Dataset records:
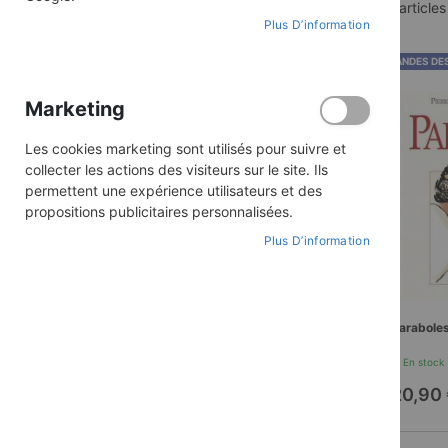
2
articles
ACHETER PAR
Plus D’information
Catégorie
Religion et spiritualité
BANDES DE
Collection
Jésus de Nazareth
Marketing
TOUT SUPPRIMER
Les cookies marketing sont utilisés pour suivre et
collecter les actions des visiteurs sur le site. Ils
permettent une expérience utilisateurs et des
propositions publicitaires personnalisées.
PRIX
Plus D’information
12,00 €
-
35,00 €
Parabole
En stock
20,90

What is required:
A word-for-word copy of every entry, with the pictures left out, is the required answer.

Response area:
2
articles
ACHETER PAR
Plus D’information
Catégorie
Religion et spiritualité
BANDES DE
Collection
Jésus de Nazareth
Marketing
TOUT SUPPRIMER
Les cookies marketing sont utilisés pour suivre et
collecter les actions des visiteurs sur le site. Ils
permettent une expérience utilisateurs et des
propositions publicitaires personnalisées.
PRIX
Plus D’information
12,00 €
-
35,00 €
Parabole
En stock
20,90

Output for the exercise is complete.